The FCA ordered the company to “immediately cease to provide advice in relation to the transfer, or conversion, of safeguarded benefits under a pension scheme to flexible benefits”.
When contacted by International Adviser, a company spokesperson said: “Following discussions with the FCA we have voluntarily agreed to temporarily suspend offering advice and arranging DB transfers.
“We are working with legal and compliance experts and remain confident that our recommendations and advice process deliver good outcomes for our clients and that we will be able to demonstrate this to the FCA quickly.”
The FCA did not cite any specific regulations in its order; such as a Section 166 or 55L, which have been used previously to restrict companies’ abilities to transfer pensions.

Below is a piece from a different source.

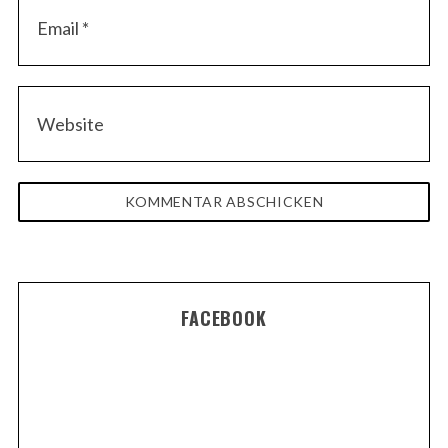
FACEBOOK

On Tuesday, IA reported that the UK IFA firm Strategic Wealth had been issued a Section 166 notice. This stops the firm conducting any pensions business until an independent expert, known as a skilled person, confirms to the regulator that a company has put in place a compliant and robust business model.
Similar action was taken against international advisory firm deVere in February.
However, Section 166 notices are not the only tool at the FCA’s disposal. The UK operations of Holborn Assets were sanctioned under section 55L of the Financial Services and Markets Act (2000).
The company was ordered to immediately cease all pension transfer business, particularly that introduced by overseas advisers.